Validates and transforms raw data into the format required by
brs.
The analyst can supply data in several ways:
Minimal (Mode 1): only the score
y. Censoring is inferred automatically: \(y = 0 \to \delta = 1\), \(y = K \to \delta = 2\), \(0 < y < K \to \delta = 3\), \(y \in (0, 1) \to \delta = 0\).Classic (Mode 2):
y+ explicitdelta. The analyst declares the censoring type; interval endpoints are computed using the actualyvalue.Interval (Mode 3):
leftand/orrightcolumns (on the original scale). Censoring is inferred from the NA pattern.Full (Mode 4):
y,left, andrighttogether. The analyst's own endpoints are rescaled directly to \((0, 1)\).

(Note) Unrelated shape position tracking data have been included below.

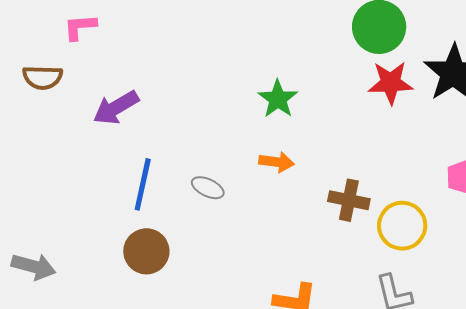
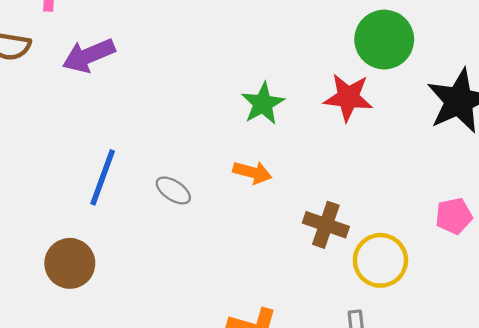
red star: (391, 83) -> (348, 97), moved
purple arrow: (116, 108) -> (89, 56), moved
brown circle: (146, 251) -> (70, 263), moved

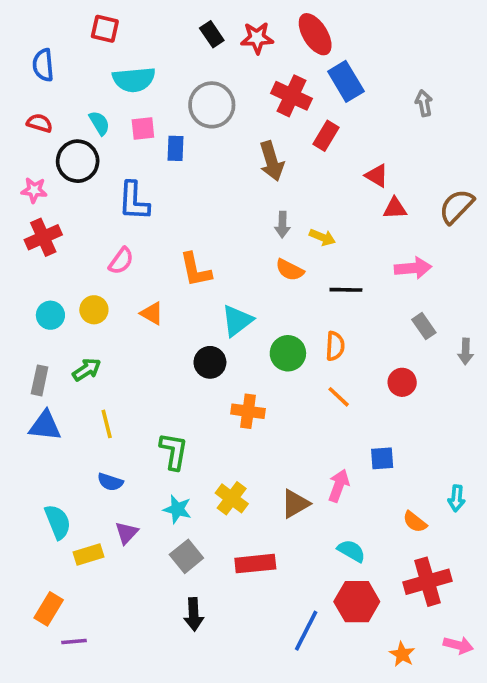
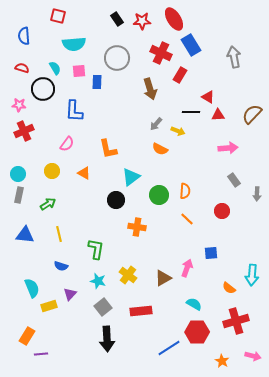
gray arrow: (424, 103) -> (234, 57), size x1.5
gray arrow: (282, 225) -> (156, 124), turned 40
black line: (346, 290) -> (191, 112), moved
cyan circle: (50, 315) -> (18, 174), moved
gray rectangle: (40, 380) -> (19, 195), moved
cyan arrow: (457, 498) -> (252, 275), size x1.5
black arrow: (194, 614) -> (107, 339), size x1.4
blue line: (306, 631) -> (169, 348), turned 30

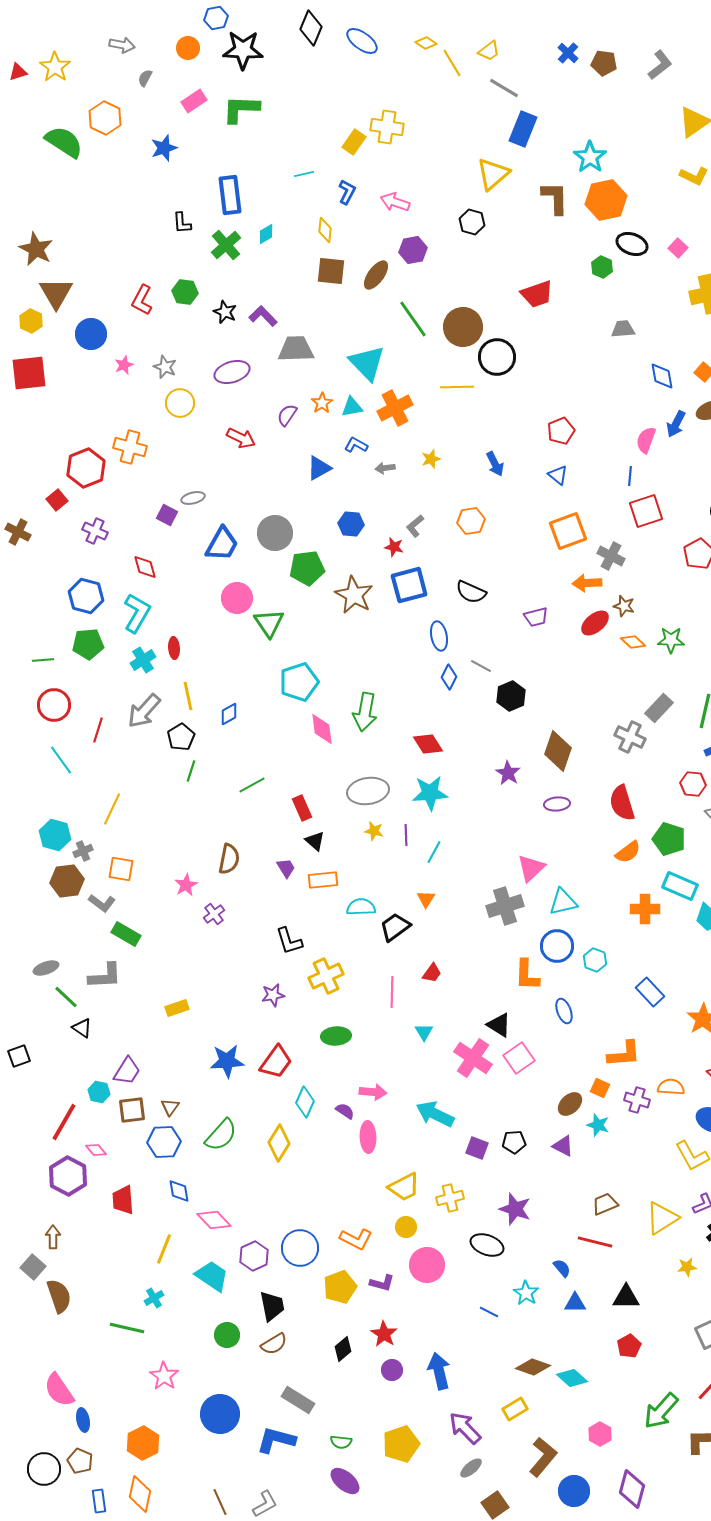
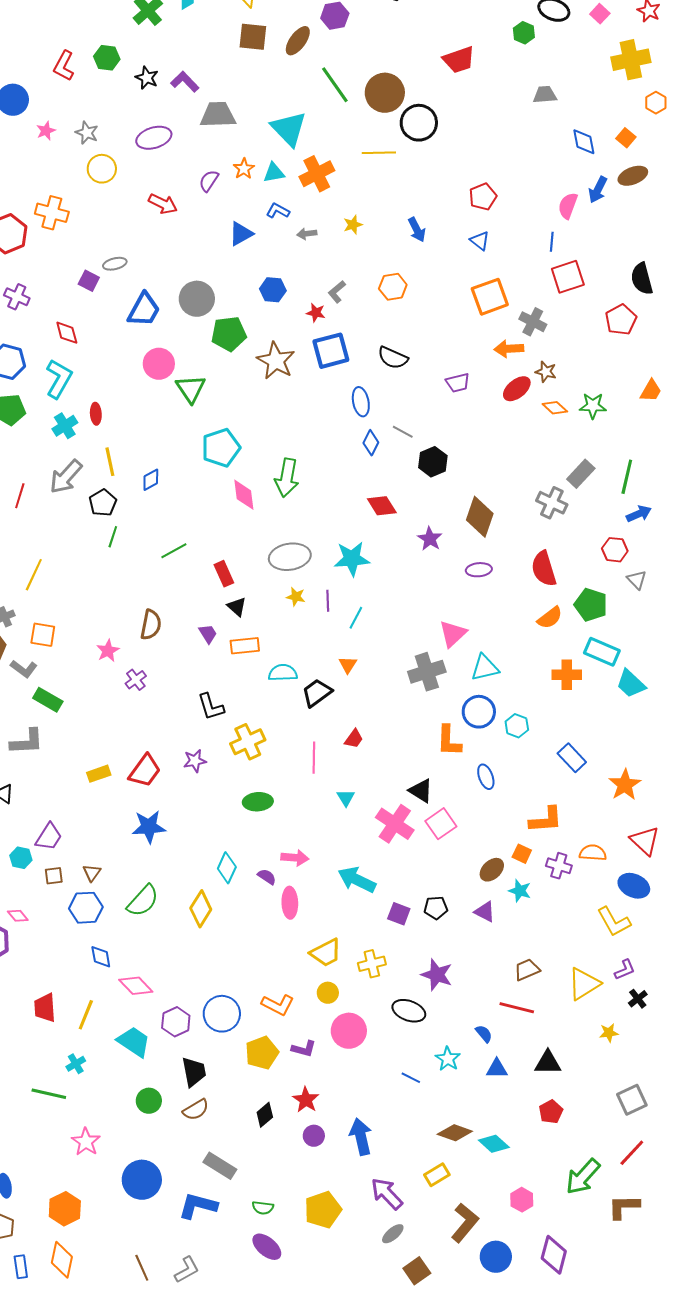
red diamond: (428, 744) -> (382, 506), moved
red trapezoid: (276, 1062) -> (145, 771), moved
brown square: (132, 1110) -> (54, 876), size x0.7
red trapezoid: (123, 1200) -> (45, 1008), moved

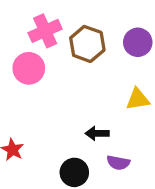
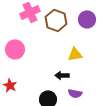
pink circle: (29, 68) -> (15, 49), moved
yellow triangle: (138, 99) -> (75, 54), moved

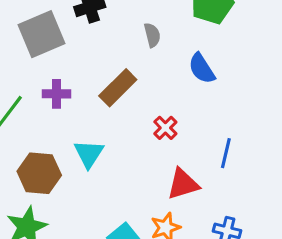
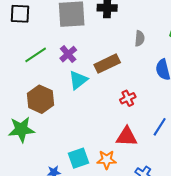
purple cross: (57, 94) -> (68, 54), turned 30
cyan triangle: (89, 154) -> (78, 80), moved

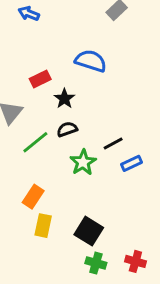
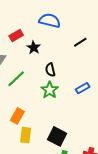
black semicircle: (67, 129) -> (50, 70), moved, turned -80
black line: (113, 144) -> (80, 42), moved

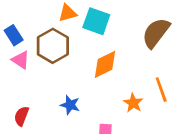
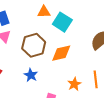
brown hexagon: (53, 46) -> (34, 45), moved

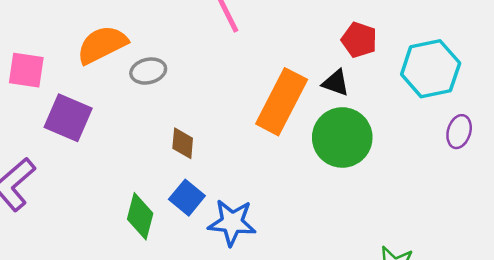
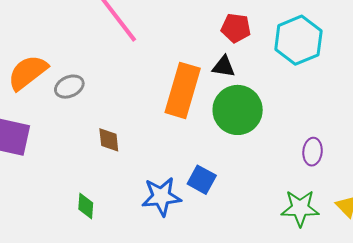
purple ellipse: (459, 132) -> (313, 152), moved
blue square: (187, 198) -> (202, 180), moved
green diamond: (140, 216) -> (86, 206), size x0.7

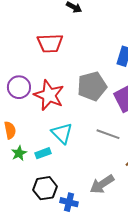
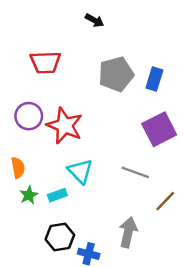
red trapezoid: (50, 43) -> (45, 62), moved
gray pentagon: (92, 86) -> (116, 74), moved
gray arrow: (102, 184) -> (128, 232), turned 135

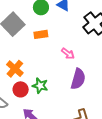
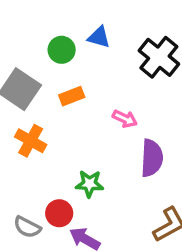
orange cross: (15, 69) -> (31, 141), moved
red circle: (21, 89) -> (59, 213), moved

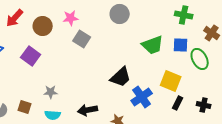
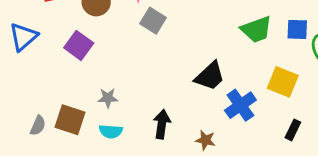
black rectangle: (178, 103) -> (293, 130), moved
brown square: (25, 107) -> (70, 120), size x1.5
black arrow: (88, 110) -> (162, 124), turned 108

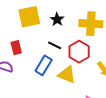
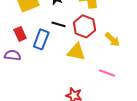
blue rectangle: (44, 65) -> (41, 39), moved

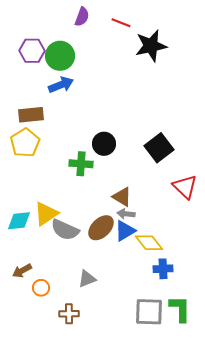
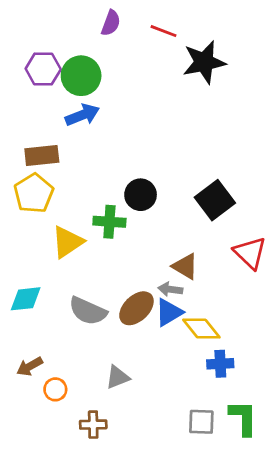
brown triangle: (122, 197) -> (185, 266), moved
yellow triangle: (46, 214) -> (68, 242), moved
gray square: (149, 312) -> (201, 422), size x0.7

All covariate columns are preserved unchanged in the output.
Usage
brs_prep(
data,
y = "y",
delta = "delta",
left = "left",
right = "right",
ncuts = 100L,
lim = 0.5
)Arguments
- data
Data frame containing the response variable and covariates.
- y
Character: name of the score column (default
"y").- delta
Character: name of the censoring indicator column (default
"delta"). Values must be in{0, 1, 2, 3}.- left
Character: name of the left-endpoint column (default
"left").- right
Character: name of the right-endpoint column (default
"right").- ncuts
Integer: number of scale categories (default 100).
- lim
Numeric: half-width of the uncertainty region (default 0.5). Used only when constructing intervals from
yalone.
Value
A data.frame with the following columns appended or
replaced:
leftLower endpoint on \((0, 1)\).
rightUpper endpoint on \((0, 1)\).
ytMidpoint approximation on \((0, 1)\).
yOriginal scale value (preserved for reference).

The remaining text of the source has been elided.